SOURCE RECORDS:

[Start of section]

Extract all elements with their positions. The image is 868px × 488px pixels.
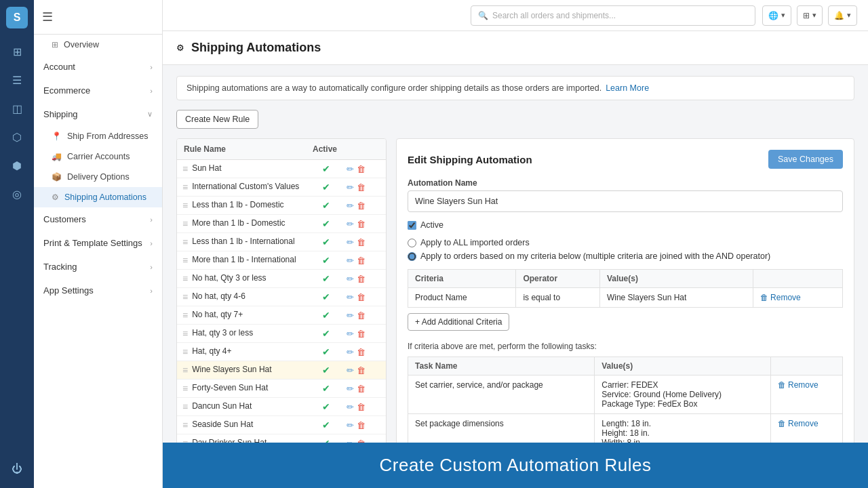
edit-icon[interactable]: ✏ <box>347 201 354 211</box>
table-row[interactable]: ≡ Seaside Sun Hat ✔ ✏ 🗑 <box>177 416 386 434</box>
active-cell: ✔ <box>306 218 347 229</box>
dashboard-icon[interactable]: ⊞ <box>5 39 29 64</box>
sidebar-item-shipping-automations[interactable]: ⚙ Shipping Automations <box>34 187 162 207</box>
reports-icon[interactable]: ⬡ <box>5 125 29 149</box>
table-row[interactable]: ≡ No hat, qty 7+ ✔ ✏ 🗑 <box>177 306 386 325</box>
orders-icon[interactable]: ☰ <box>5 68 29 92</box>
automation-name-input[interactable] <box>408 190 843 212</box>
drag-handle-icon: ≡ <box>182 420 188 430</box>
edit-icon[interactable]: ✏ <box>347 347 354 357</box>
table-row[interactable]: ≡ International Custom's Values ✔ ✏ 🗑 <box>177 178 386 197</box>
sidebar-item-account[interactable]: Account › <box>34 55 162 79</box>
drag-handle-icon: ≡ <box>182 218 188 229</box>
sidebar-item-customers[interactable]: Customers › <box>34 207 162 231</box>
table-row[interactable]: ≡ Day Drinker Sun Hat ✔ ✏ 🗑 <box>177 434 386 443</box>
notifications-icon[interactable]: ◎ <box>5 182 29 206</box>
delete-icon[interactable]: 🗑 <box>357 237 366 247</box>
rule-name-cell: Sun Hat <box>192 163 306 174</box>
active-cell: ✔ <box>306 163 347 174</box>
remove-task-1-link[interactable]: 🗑 Remove <box>778 380 818 390</box>
delete-icon[interactable]: 🗑 <box>357 402 366 412</box>
sidebar-item-delivery-options[interactable]: 📦 Delivery Options <box>34 167 162 187</box>
table-row[interactable]: ≡ Sun Hat ✔ ✏ 🗑 <box>177 160 386 178</box>
delivery-label: Delivery Options <box>67 172 130 182</box>
radio-criteria-input[interactable] <box>408 252 416 261</box>
sidebar-item-ecommerce[interactable]: Ecommerce › <box>34 79 162 102</box>
products-icon[interactable]: ◫ <box>5 96 29 121</box>
add-criteria-button[interactable]: + Add Additional Criteria <box>408 313 509 331</box>
radio-criteria-label: Apply to orders based on my criteria bel… <box>420 251 770 261</box>
save-changes-button[interactable]: Save Changes <box>768 150 843 169</box>
search-bar[interactable]: 🔍 Search all orders and shipments... <box>471 5 755 26</box>
delete-icon[interactable]: 🗑 <box>357 384 366 394</box>
hamburger-icon[interactable]: ☰ <box>42 9 53 24</box>
edit-icon[interactable]: ✏ <box>347 274 354 284</box>
radio-all-input[interactable] <box>408 239 416 247</box>
delete-icon[interactable]: 🗑 <box>357 292 366 302</box>
header-actions <box>345 144 379 154</box>
drag-handle-icon: ≡ <box>182 237 188 247</box>
remove-task-2-link[interactable]: 🗑 Remove <box>778 419 818 428</box>
table-row[interactable]: ≡ More than 1 lb - Domestic ✔ ✏ 🗑 <box>177 215 386 233</box>
delete-icon[interactable]: 🗑 <box>357 274 366 284</box>
power-icon[interactable]: ⏻ <box>5 457 29 481</box>
sidebar-item-print-template[interactable]: Print & Template Settings › <box>34 231 162 255</box>
sidebar-item-shipping[interactable]: Shipping ∨ <box>34 102 162 126</box>
sidebar-item-ship-from[interactable]: 📍 Ship From Addresses <box>34 126 162 146</box>
sidebar-item-overview[interactable]: ⊞ Overview <box>34 35 162 55</box>
integrations-icon[interactable]: ⬢ <box>5 153 29 178</box>
table-row[interactable]: ≡ Hat, qty 4+ ✔ ✏ 🗑 <box>177 343 386 361</box>
edit-icon[interactable]: ✏ <box>347 164 354 174</box>
table-row[interactable]: ≡ Less than 1 lb - Domestic ✔ ✏ 🗑 <box>177 197 386 215</box>
table-row[interactable]: ≡ Forty-Seven Sun Hat ✔ ✏ 🗑 <box>177 380 386 398</box>
delete-icon[interactable]: 🗑 <box>357 420 366 430</box>
delete-icon[interactable]: 🗑 <box>357 201 366 211</box>
row-actions: ✏ 🗑 <box>347 201 380 211</box>
edit-icon[interactable]: ✏ <box>347 402 354 412</box>
active-cell: ✔ <box>306 291 347 302</box>
edit-icon[interactable]: ✏ <box>347 329 354 339</box>
delete-icon[interactable]: 🗑 <box>357 310 366 321</box>
create-new-rule-button[interactable]: Create New Rule <box>176 110 258 129</box>
table-row[interactable]: ≡ No hat, qty 4-6 ✔ ✏ 🗑 <box>177 288 386 306</box>
sidebar-item-carrier-accounts[interactable]: 🚚 Carrier Accounts <box>34 146 162 167</box>
edit-icon[interactable]: ✏ <box>347 310 354 321</box>
delete-icon[interactable]: 🗑 <box>357 182 366 192</box>
check-icon: ✔ <box>322 346 330 357</box>
table-row[interactable]: ≡ No hat, Qty 3 or less ✔ ✏ 🗑 <box>177 270 386 288</box>
active-checkbox[interactable] <box>408 221 416 230</box>
delete-icon[interactable]: 🗑 <box>357 347 366 357</box>
sidebar-item-app-settings[interactable]: App Settings › <box>34 279 162 302</box>
rule-name-cell: More than 1 lb - Domestic <box>192 218 306 229</box>
table-row[interactable]: ≡ Dancun Sun Hat ✔ ✏ 🗑 <box>177 398 386 416</box>
layout-btn[interactable]: ⊞ ▾ <box>797 5 823 26</box>
learn-more-link[interactable]: Learn More <box>606 83 649 93</box>
delete-icon[interactable]: 🗑 <box>357 329 366 339</box>
table-row[interactable]: ≡ Hat, qty 3 or less ✔ ✏ 🗑 <box>177 325 386 343</box>
table-row[interactable]: ≡ Wine Slayers Sun Hat ✔ ✏ 🗑 <box>177 361 386 380</box>
edit-icon[interactable]: ✏ <box>347 365 354 375</box>
delete-icon[interactable]: 🗑 <box>357 256 366 266</box>
search-icon: 🔍 <box>478 11 488 20</box>
edit-icon[interactable]: ✏ <box>347 182 354 192</box>
delete-icon[interactable]: 🗑 <box>357 219 366 229</box>
edit-icon[interactable]: ✏ <box>347 219 354 229</box>
active-cell: ✔ <box>306 237 347 247</box>
delete-icon[interactable]: 🗑 <box>357 164 366 174</box>
customers-chevron-icon: › <box>150 216 153 224</box>
notifications-btn[interactable]: 🔔 ▾ <box>828 5 857 26</box>
edit-icon[interactable]: ✏ <box>347 237 354 247</box>
row-actions: ✏ 🗑 <box>347 256 380 266</box>
delete-icon[interactable]: 🗑 <box>357 365 366 375</box>
edit-icon[interactable]: ✏ <box>347 420 354 430</box>
remove-criteria-link[interactable]: 🗑 Remove <box>760 293 801 302</box>
table-row[interactable]: ≡ More than 1 lb - International ✔ ✏ 🗑 <box>177 251 386 270</box>
sidebar-item-tracking[interactable]: Tracking › <box>34 255 162 279</box>
tracking-label: Tracking <box>43 262 77 272</box>
edit-icon[interactable]: ✏ <box>347 384 354 394</box>
edit-icon[interactable]: ✏ <box>347 292 354 302</box>
edit-icon[interactable]: ✏ <box>347 256 354 266</box>
table-row[interactable]: ≡ Less than 1 lb - International ✔ ✏ 🗑 <box>177 233 386 251</box>
language-btn[interactable]: 🌐 ▾ <box>762 5 791 26</box>
page-header: ⚙ Shipping Automations <box>163 31 868 65</box>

[End of section]

The answer must be an exact copy of the records above, with the pictures left out.

Extract all elements with their positions. The image is 868px × 488px pixels.
edit-icon[interactable]: ✏ <box>347 201 354 211</box>
table-row[interactable]: ≡ Seaside Sun Hat ✔ ✏ 🗑 <box>177 416 386 434</box>
active-cell: ✔ <box>306 218 347 229</box>
dashboard-icon[interactable]: ⊞ <box>5 39 29 64</box>
sidebar-item-shipping-automations[interactable]: ⚙ Shipping Automations <box>34 187 162 207</box>
reports-icon[interactable]: ⬡ <box>5 125 29 149</box>
table-row[interactable]: ≡ No hat, qty 7+ ✔ ✏ 🗑 <box>177 306 386 325</box>
orders-icon[interactable]: ☰ <box>5 68 29 92</box>
automation-name-input[interactable] <box>408 190 843 212</box>
drag-handle-icon: ≡ <box>182 420 188 430</box>
edit-icon[interactable]: ✏ <box>347 347 354 357</box>
table-row[interactable]: ≡ International Custom's Values ✔ ✏ 🗑 <box>177 178 386 197</box>
sidebar-item-account[interactable]: Account › <box>34 55 162 79</box>
drag-handle-icon: ≡ <box>182 218 188 229</box>
sidebar-item-customers[interactable]: Customers › <box>34 207 162 231</box>
table-row[interactable]: ≡ Day Drinker Sun Hat ✔ ✏ 🗑 <box>177 434 386 443</box>
notifications-icon[interactable]: ◎ <box>5 182 29 206</box>
delete-icon[interactable]: 🗑 <box>357 237 366 247</box>
rule-name-cell: Sun Hat <box>192 163 306 174</box>
active-cell: ✔ <box>306 163 347 174</box>
remove-task-1-link[interactable]: 🗑 Remove <box>778 380 818 390</box>
delete-icon[interactable]: 🗑 <box>357 402 366 412</box>
sidebar-item-delivery-options[interactable]: 📦 Delivery Options <box>34 167 162 187</box>
table-row[interactable]: ≡ Sun Hat ✔ ✏ 🗑 <box>177 160 386 178</box>
delivery-label: Delivery Options <box>67 172 130 182</box>
radio-criteria-input[interactable] <box>408 252 416 261</box>
sidebar-item-ecommerce[interactable]: Ecommerce › <box>34 79 162 102</box>
products-icon[interactable]: ◫ <box>5 96 29 121</box>
add-criteria-button[interactable]: + Add Additional Criteria <box>408 313 509 331</box>
radio-criteria-label: Apply to orders based on my criteria bel… <box>420 251 770 261</box>
save-changes-button[interactable]: Save Changes <box>768 150 843 169</box>
search-bar[interactable]: 🔍 Search all orders and shipments... <box>471 5 755 26</box>
delete-icon[interactable]: 🗑 <box>357 384 366 394</box>
hamburger-icon[interactable]: ☰ <box>42 9 53 24</box>
edit-icon[interactable]: ✏ <box>347 274 354 284</box>
radio-all-input[interactable] <box>408 239 416 247</box>
delete-icon[interactable]: 🗑 <box>357 292 366 302</box>
header-actions <box>345 144 379 154</box>
drag-handle-icon: ≡ <box>182 237 188 247</box>
remove-task-2-link[interactable]: 🗑 Remove <box>778 419 818 428</box>
table-row[interactable]: ≡ More than 1 lb - Domestic ✔ ✏ 🗑 <box>177 215 386 233</box>
delete-icon[interactable]: 🗑 <box>357 274 366 284</box>
power-icon[interactable]: ⏻ <box>5 457 29 481</box>
sidebar-item-print-template[interactable]: Print & Template Settings › <box>34 231 162 255</box>
sidebar-item-shipping[interactable]: Shipping ∨ <box>34 102 162 126</box>
sidebar-item-ship-from[interactable]: 📍 Ship From Addresses <box>34 126 162 146</box>
sidebar-item-overview[interactable]: ⊞ Overview <box>34 35 162 55</box>
integrations-icon[interactable]: ⬢ <box>5 153 29 178</box>
table-row[interactable]: ≡ Hat, qty 4+ ✔ ✏ 🗑 <box>177 343 386 361</box>
edit-icon[interactable]: ✏ <box>347 164 354 174</box>
table-row[interactable]: ≡ Less than 1 lb - Domestic ✔ ✏ 🗑 <box>177 197 386 215</box>
table-row[interactable]: ≡ Forty-Seven Sun Hat ✔ ✏ 🗑 <box>177 380 386 398</box>
delete-icon[interactable]: 🗑 <box>357 420 366 430</box>
delete-icon[interactable]: 🗑 <box>357 201 366 211</box>
row-actions: ✏ 🗑 <box>347 201 380 211</box>
edit-icon[interactable]: ✏ <box>347 402 354 412</box>
active-cell: ✔ <box>306 291 347 302</box>
edit-icon[interactable]: ✏ <box>347 329 354 339</box>
delete-icon[interactable]: 🗑 <box>357 310 366 321</box>
create-new-rule-button[interactable]: Create New Rule <box>176 110 258 129</box>
table-row[interactable]: ≡ No hat, qty 4-6 ✔ ✏ 🗑 <box>177 288 386 306</box>
sidebar-item-carrier-accounts[interactable]: 🚚 Carrier Accounts <box>34 146 162 167</box>
edit-icon[interactable]: ✏ <box>347 310 354 321</box>
delete-icon[interactable]: 🗑 <box>357 182 366 192</box>
check-icon: ✔ <box>322 346 330 357</box>
table-row[interactable]: ≡ No hat, Qty 3 or less ✔ ✏ 🗑 <box>177 270 386 288</box>
active-checkbox[interactable] <box>408 221 416 230</box>
delete-icon[interactable]: 🗑 <box>357 347 366 357</box>
sidebar-item-app-settings[interactable]: App Settings › <box>34 279 162 302</box>
rule-name-cell: More than 1 lb - Domestic <box>192 218 306 229</box>
table-row[interactable]: ≡ Dancun Sun Hat ✔ ✏ 🗑 <box>177 398 386 416</box>
layout-btn[interactable]: ⊞ ▾ <box>797 5 823 26</box>
learn-more-link[interactable]: Learn More <box>606 83 649 93</box>
delete-icon[interactable]: 🗑 <box>357 329 366 339</box>
table-row[interactable]: ≡ Hat, qty 3 or less ✔ ✏ 🗑 <box>177 325 386 343</box>
table-row[interactable]: ≡ Wine Slayers Sun Hat ✔ ✏ 🗑 <box>177 361 386 380</box>
edit-icon[interactable]: ✏ <box>347 365 354 375</box>
delete-icon[interactable]: 🗑 <box>357 256 366 266</box>
search-icon: 🔍 <box>478 11 488 20</box>
edit-icon[interactable]: ✏ <box>347 182 354 192</box>
delete-icon[interactable]: 🗑 <box>357 219 366 229</box>
edit-icon[interactable]: ✏ <box>347 219 354 229</box>
active-cell: ✔ <box>306 237 347 247</box>
delete-icon[interactable]: 🗑 <box>357 164 366 174</box>
customers-chevron-icon: › <box>150 216 153 224</box>
notifications-btn[interactable]: 🔔 ▾ <box>828 5 857 26</box>
edit-icon[interactable]: ✏ <box>347 237 354 247</box>
row-actions: ✏ 🗑 <box>347 256 380 266</box>
delete-icon[interactable]: 🗑 <box>357 365 366 375</box>
edit-icon[interactable]: ✏ <box>347 420 354 430</box>
remove-criteria-link[interactable]: 🗑 Remove <box>760 293 801 302</box>
table-row[interactable]: ≡ More than 1 lb - International ✔ ✏ 🗑 <box>177 251 386 270</box>
sidebar-item-tracking[interactable]: Tracking › <box>34 255 162 279</box>
tracking-label: Tracking <box>43 262 77 272</box>
edit-icon[interactable]: ✏ <box>347 384 354 394</box>
edit-icon[interactable]: ✏ <box>347 292 354 302</box>
edit-icon[interactable]: ✏ <box>347 256 354 266</box>
table-row[interactable]: ≡ Less than 1 lb - International ✔ ✏ 🗑 <box>177 233 386 251</box>
language-btn[interactable]: 🌐 ▾ <box>762 5 791 26</box>
page-header: ⚙ Shipping Automations <box>163 31 868 65</box>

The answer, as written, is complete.